I.5.2 Mid-career (advanced grad students, postdocs)

Use AI augmentatively for tasks you’ve mastered
Still avoid AI for novel methods or approaches you’re learning
Emphasize critique/feedback uses over generation

I.5.3 Wet-lab specific

Use AI for experimental design documentation
Literature mining for method optimization
Protocol organization and note-taking
Never for data analysis/interpretation without computational expertise

I.6 The decision framework

I.6.1 Before using AI/LLM, ask yourself

Is this a skill I need to develop? If yes → do it yourself
Have I mastered this through 10+ independent attempts? If no → do it yourself
Will using AI prevent intellectual struggle that builds understanding? If yes → do it yourself
Could discussing with a colleague provide more learning value? If yes → talk to colleagues
Am I using AI because the task is hard (bad reason) or because I’ve mastered it (acceptable)?

I.7 Remember

Speed ≠ learning. Efficiency now can mean skill gaps later
AI outputs look polished but may be wrong.
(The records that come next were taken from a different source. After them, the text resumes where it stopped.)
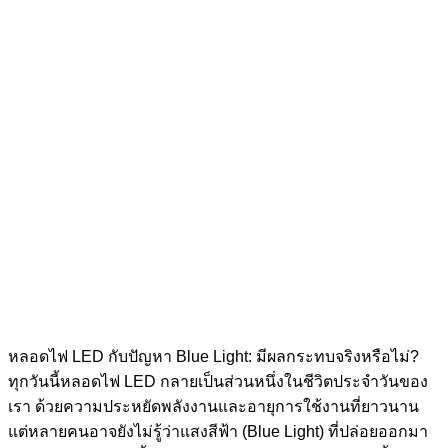
หลอดไฟ LED กับปัญหา Blue Light: มีผลกระทบจริงหรือไม่?
ทุกวันนี้หลอดไฟ LED กลายเป็นส่วนหนึ่งในชีวิตประจำวันของ
เรา ด้วยความประหยัดพลังงานและอายุการใช้งานที่ยาวนาน
แต่หลายคนอาจยังไม่รู้ว่าแสงสีฟ้า (Blue Light) ที่ปล่อยออกมา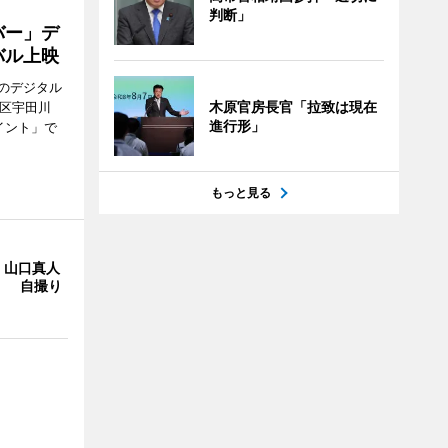
判断」
バー」デ
バル上映
のデジタル
木原官房長官「拉致は現在
谷区宇田川
進行形」
イント」で
もっと見る
・山口真人
Y」 自撮り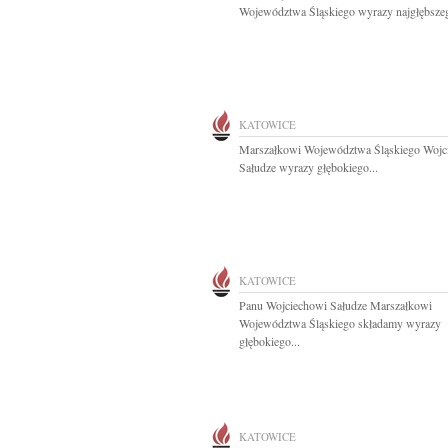
Województwa Śląskiego wyrazy najgłębszeg
KATOWICE
Marszałkowi Województwa Śląskiego Wojc
Sałudze wyrazy głębokiego...
KATOWICE
Panu Wojciechowi Sałudze Marszałkowi
Województwa Śląskiego składamy wyrazy
głębokiego...
KATOWICE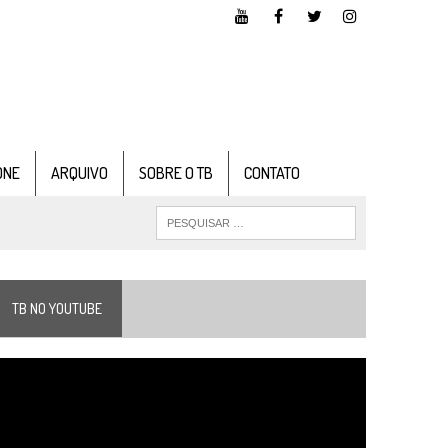
ONE
ARQUIVO
SOBRE O TB
CONTATO
TB NO YOUTUBE
ocador
e
ídeo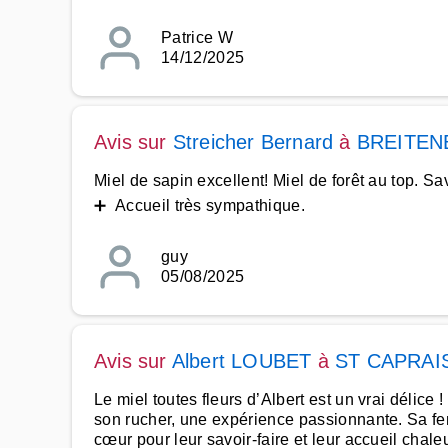
Patrice W
14/12/2025
Avis sur
Streicher Bernard
à
BREITEN
Miel de sapin excellent! Miel de forêt au top. S
➕ Accueil très sympathique.
guy
05/08/2025
Avis sur
Albert LOUBET
à
ST CAPRAI
Le miel toutes fleurs d’Albert est un vrai délice !
son rucher, une expérience passionnante. Sa fe
cœur pour leur savoir-faire et leur accueil chale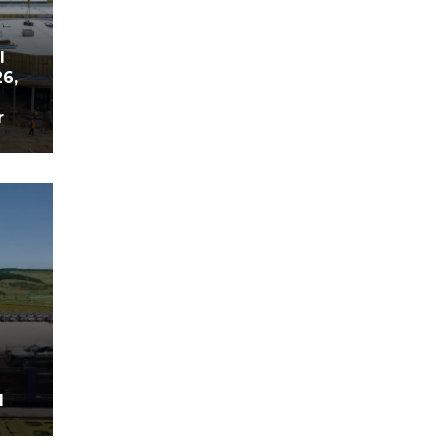
l
26,
r
d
Confidence ≠ correctness
What distinguishes you: Deep thinking, original perspectives, robust foundational skills
AI often introduces subtle errors that a human would not: these can lead to profound consequences
Hallucinations are real: Always verify citations, facts, and technical claims
When in doubt, ask your PI first
Check LLM’s Settings → Privacy/Data controls and turn off chat history, memory, personalization, and training‑related data usage for maximum privacy and no data retention.

The goal isn’t to avoid AI entirely — it’s to use it strategically so you emerge from training as an independent scientist with distinctive capabilities, not someone dependent on tools they can’t verify or correct. You will have ample opportunities as a PI or a scientist in an industry, to learn and use LLMs quickly and efficiently — there’s no need to rush into it now at the cost of your successful training.